In Paul Ericksen’s book, “Better Business: Breaking Down the Walls of the Purchasing Silo,” Paul looks at the idea that purchasing isn’t integrated into the overall enterprise at most Original Equipment Manufacturers (OEM)s, and, as a result, the function’s positive contribution to the bottom line is dampened or, at the extreme, stifled. Paul explains how lean supply chain performance can lead to better business by impacting executive-level performance metrics.
This article published by Industry Week summarizes some of the key discussions from Paul’s book including:
- OEM customer fill rates – In Paul’s experience, not many purchasing personnel are aware of their employer’s customer-fill-rate goals and performance.
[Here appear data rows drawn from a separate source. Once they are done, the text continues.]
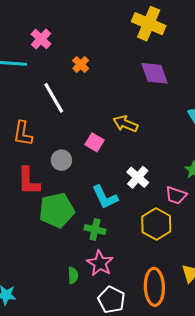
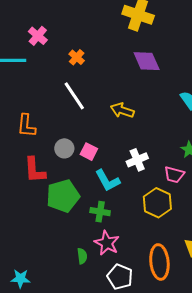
white line: (54, 98) -> (74, 96), moved
pink square: (94, 142) -> (89, 152), moved
white cross: (138, 177) -> (137, 160), turned 30

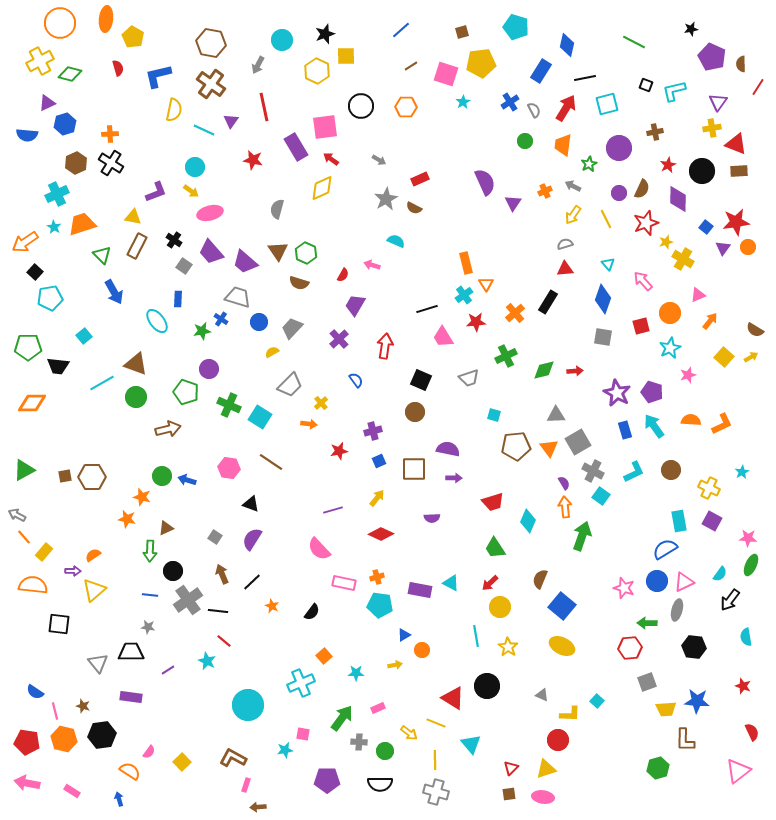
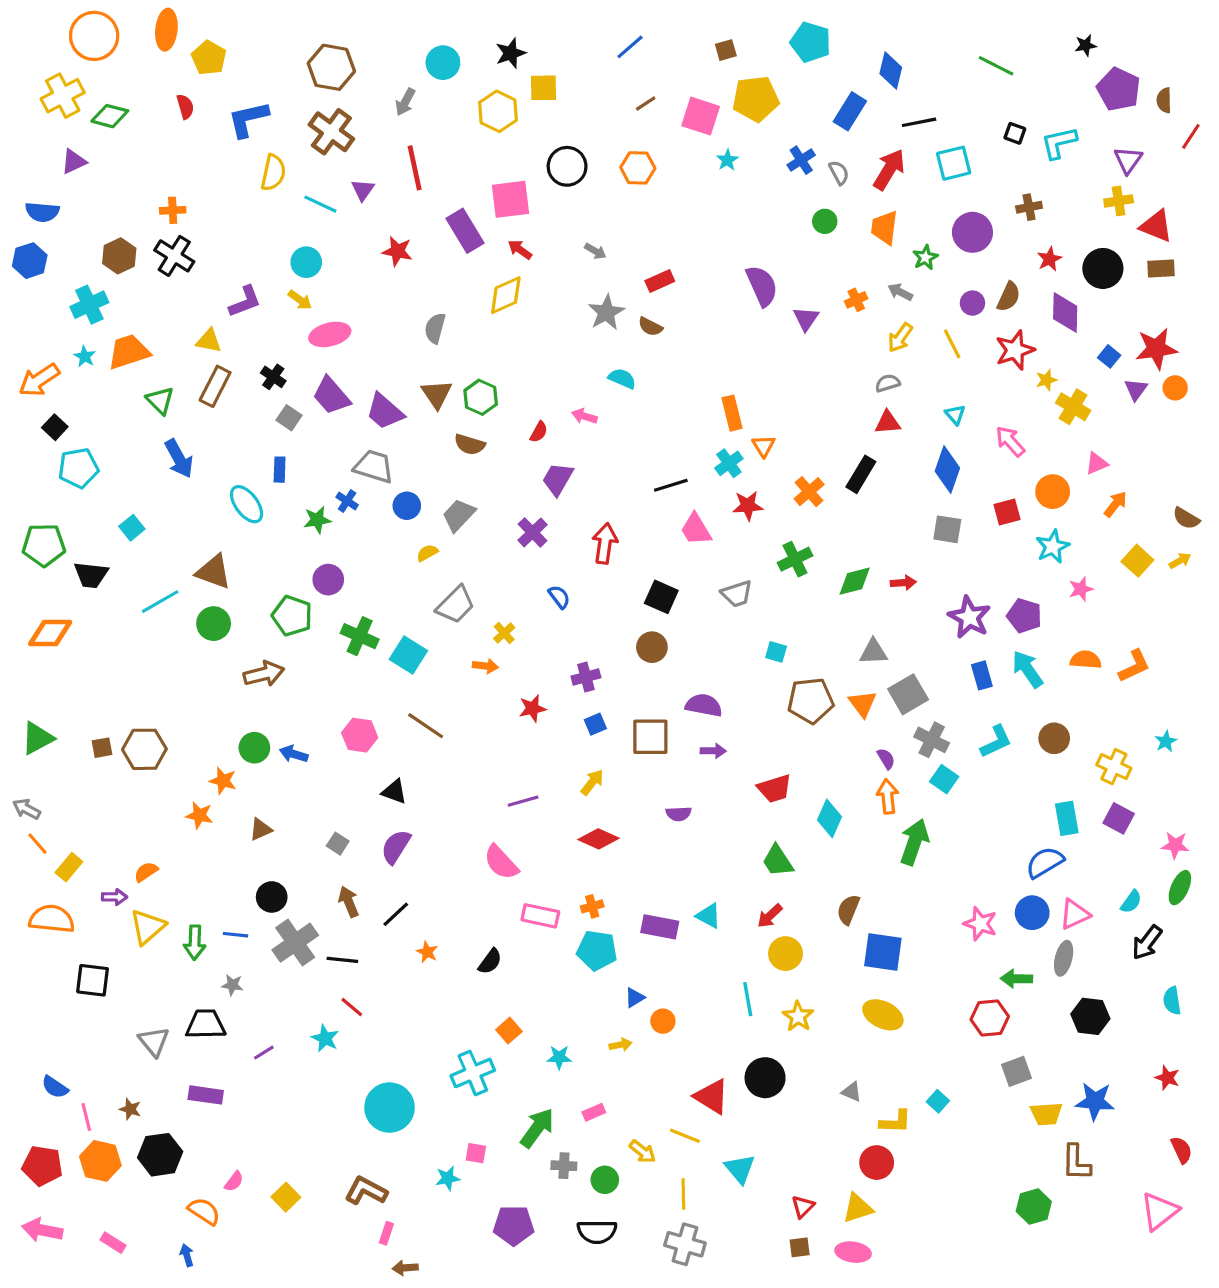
blue hexagon: (65, 124) -> (30, 261), moved
green arrow: (150, 551) -> (195, 943), moved
blue square: (562, 606) -> (883, 952), turned -32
However this is an important metric to know because it ties a company to its customer base.
- Pre-built, pre-positioned finished goods inventory – While a larger percentage of OEM factories have focused on increasing their own capability to support varying customer demand, they have applied few resources to facilitating or understanding their supply chains’ ability to do so.
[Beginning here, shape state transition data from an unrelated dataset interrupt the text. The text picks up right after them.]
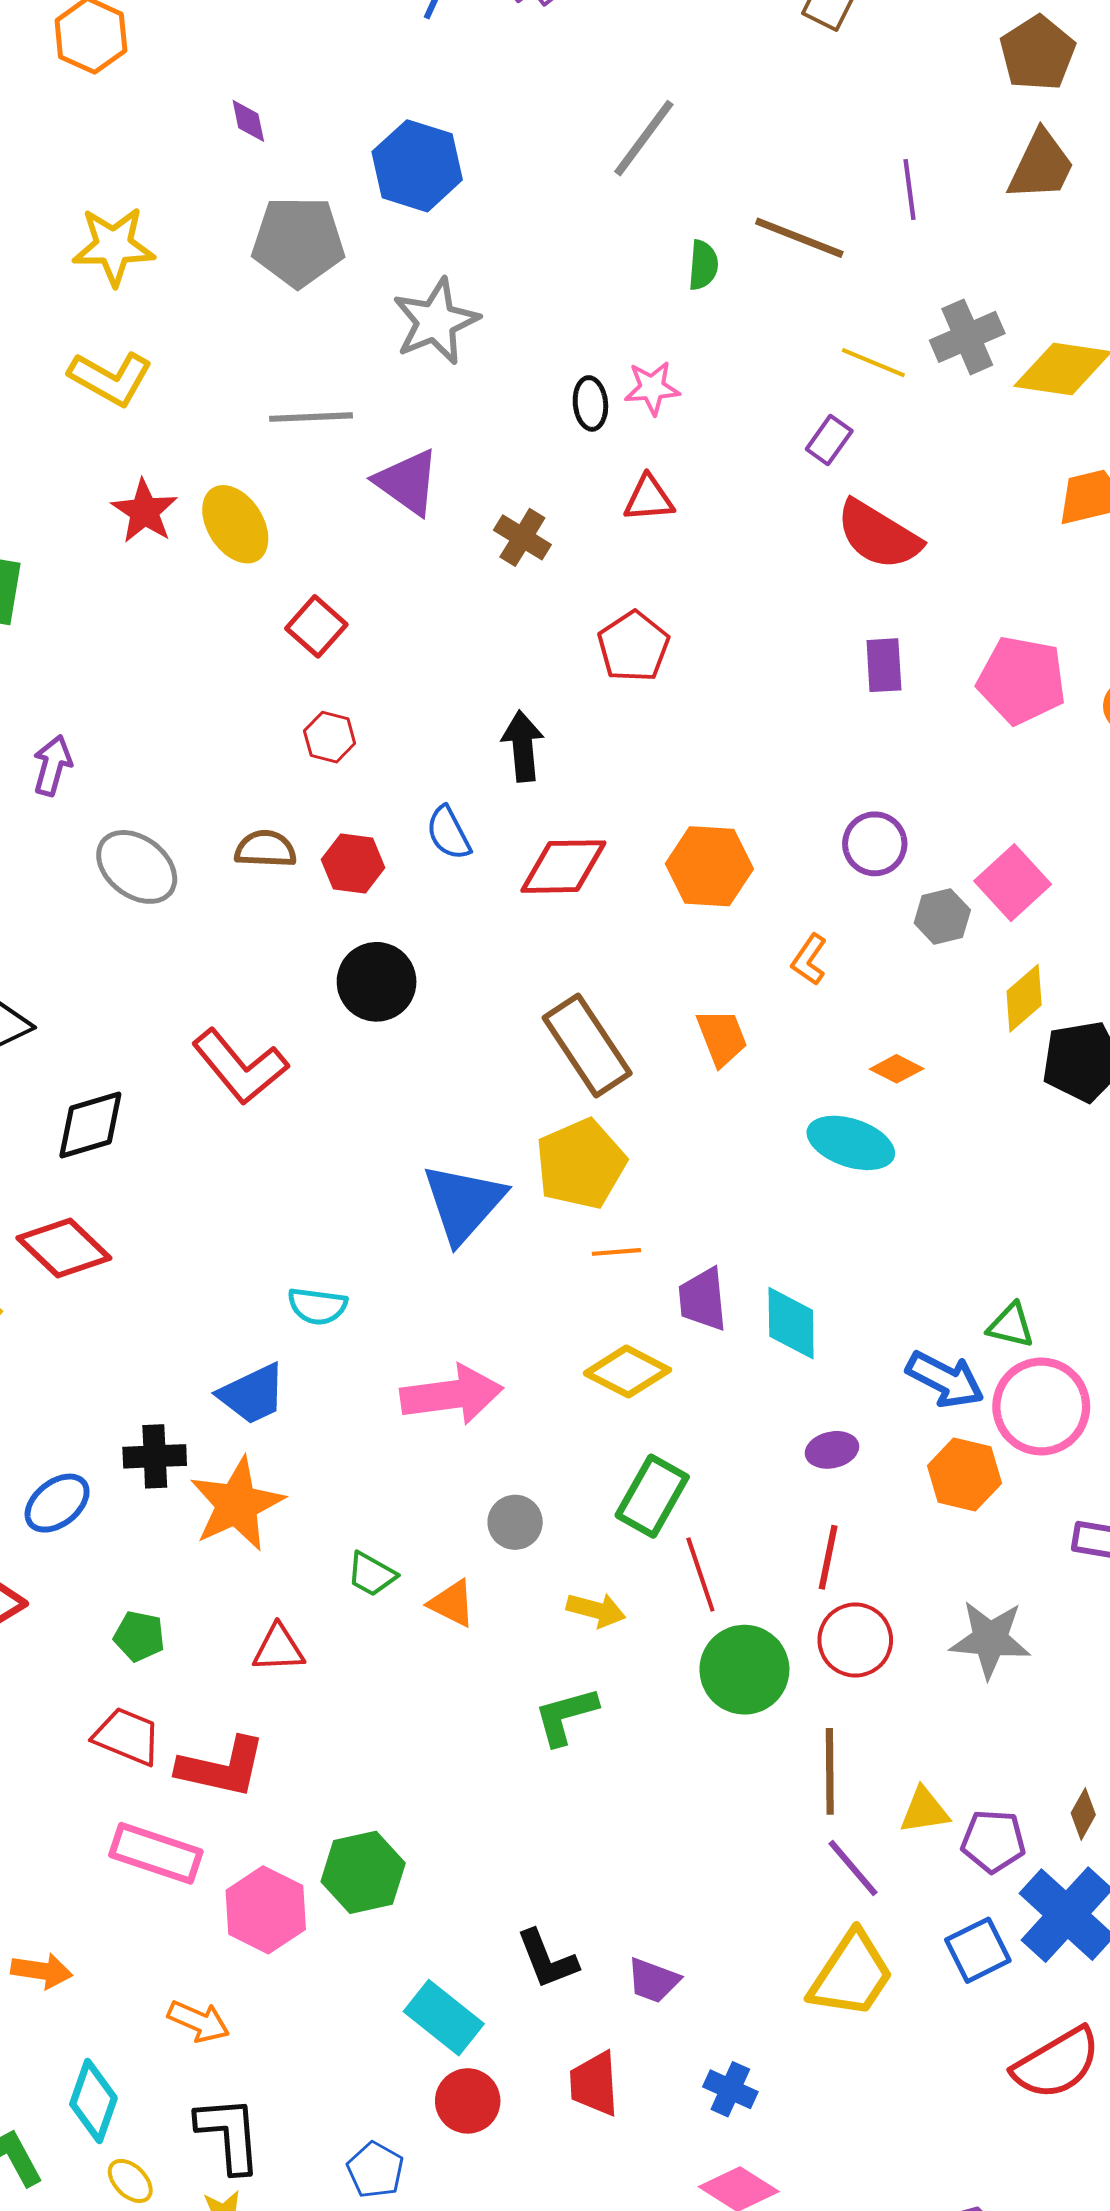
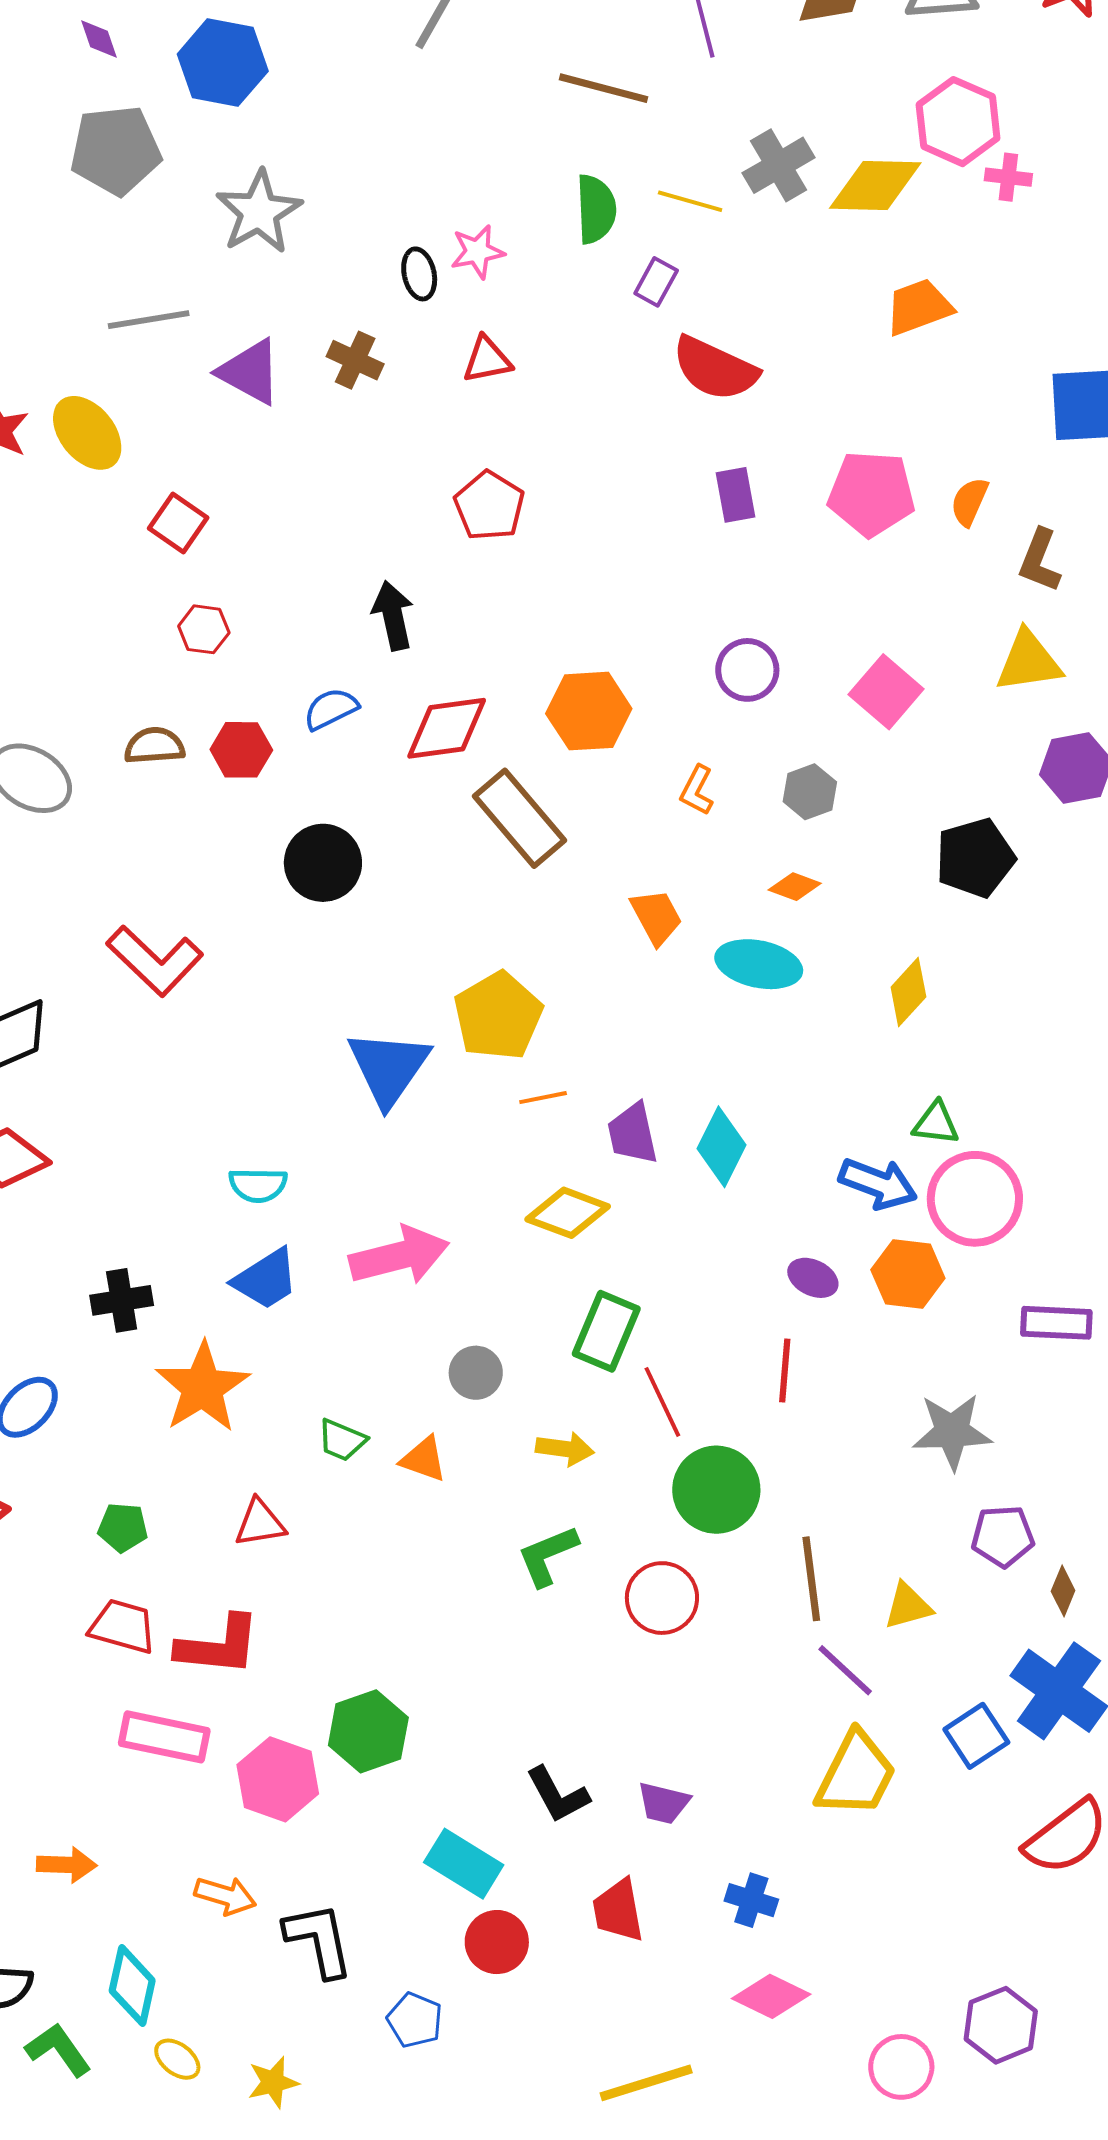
purple diamond: (248, 121) -> (99, 39), moved
green semicircle: (703, 265) -> (596, 209), moved, size x1.4
brown cross: (522, 537) -> (355, 360), moved
blue semicircle: (449, 833) -> (331, 709), turned 98
gray hexagon: (942, 916) -> (810, 792), moved
black circle: (377, 982) -> (323, 863), moved
yellow diamond: (1024, 998) -> (908, 992), moved
orange trapezoid: (722, 1038) -> (656, 917), moved
brown rectangle: (587, 1046) -> (520, 818), moved
cyan diamond: (791, 1323) -> (722, 1147), turned 34
blue trapezoid: (252, 1394) -> (266, 1279), moved
purple ellipse: (832, 1450) -> (813, 1278), moved, turned 45
black cross: (155, 1456) -> (122, 1300), moved
red circle: (855, 1640) -> (662, 1598), moved
purple pentagon: (993, 1841) -> (1003, 1536), moved
black L-shape: (229, 2134) -> (319, 1940), moved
- Supplier “true” lead times – Quoted lead times rarely match true lead times and should be based on the actual factor physics (the time it would take to satisfy an unexpected customer order).
- Supplier part-specific capacity – OEMs need to understand that supplier capacity is based not only on the supplier’s own forecasts and error, but that available capacity is related to the supplier’s other customers’ forecasts and errors as well.